Médio Oriente
Israel sepulta o último refém do Hamas que tinha ligações a Portugal
28 jan, 2026 - 16:59 • Reuters
Gvili foi uma das cerca de 1.200 pessoas mortas no ataque que desencadeou a guerra em Gaza, na qual, segundo as autoridades de saúde palestinianas, Israel matou mais de 71.000 palestinianos.
O último refém israelita, e que tinha ligações a Portugal, recuperado de Gaza foi sepultado esta quarta-feira, num funeral que contou com a presença de centenas de pessoas e que, segundo o primeiro-ministro Benjamin Netanyahu, pôs fim a um capítulo “doloroso” da história de Israel.

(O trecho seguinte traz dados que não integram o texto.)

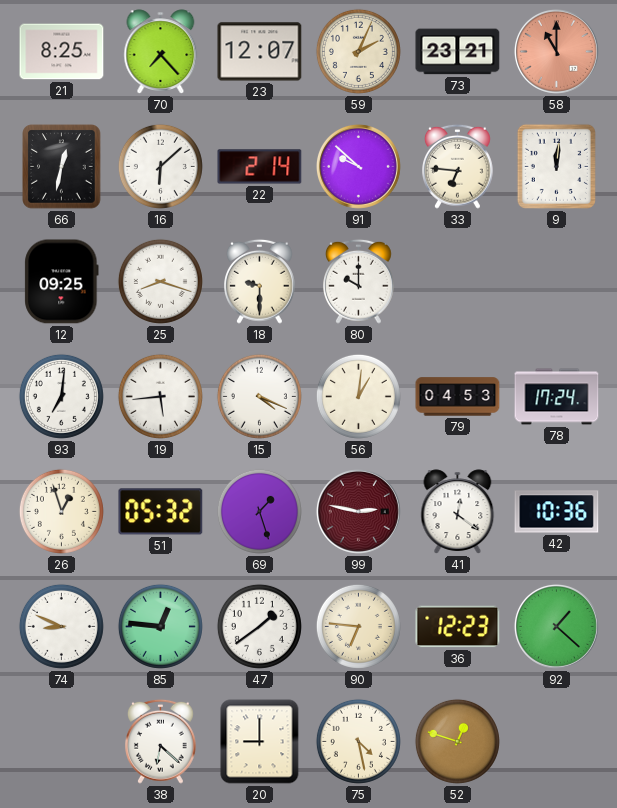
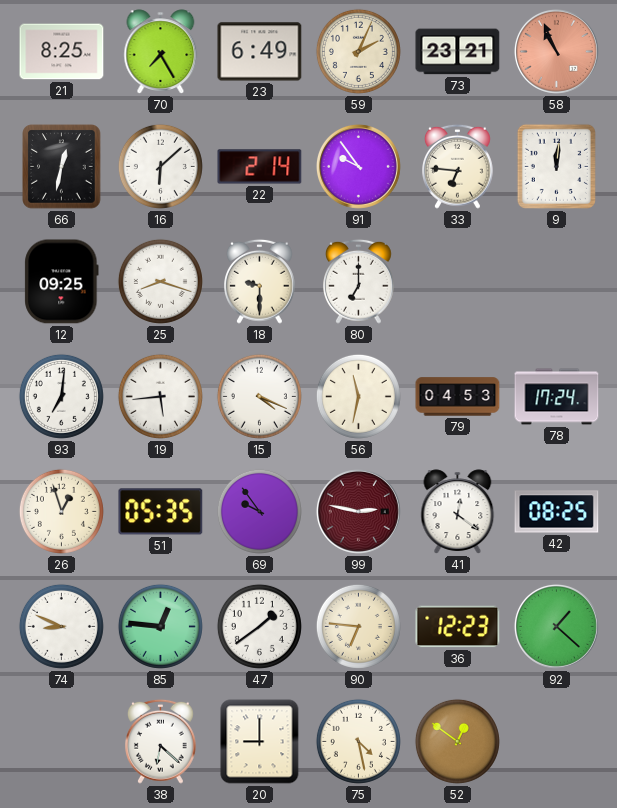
70: 7:23 -> 7:25
23: 12:07 -> 6:49
58: 11:00 -> 10:56
91: 9:52 -> 9:54
80: 10:00 -> 7:00
56: 1:01 -> 11:32
51: 05:32 -> 05:35
69: 1:27 -> 9:54
42: 10:36 -> 08:25
52: 12:48 -> 12:51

Ran Gvili, um agente da polícia fora de serviço, foi morto enquanto combatia militantes do Hamas que atacaram o sul de Israel a 7 de outubro de 2023. Das cerca de 250 pessoas raptadas nesse dia, Gvili foi o último a ser entregue a Israel, tendo sido sepultado na sua cidade natal de Meitar, no sul de Israel.
O caixão foi transportado para o funeral numa procissão iniciada no Campo Shura, uma instalação onde Israel procedeu à identificação das vítimas do ataque de 7 de outubro de 2023. Ao longo de parte do percurso, polícias e civis com bandeiras israelitas alinharam-se para prestar homenagem.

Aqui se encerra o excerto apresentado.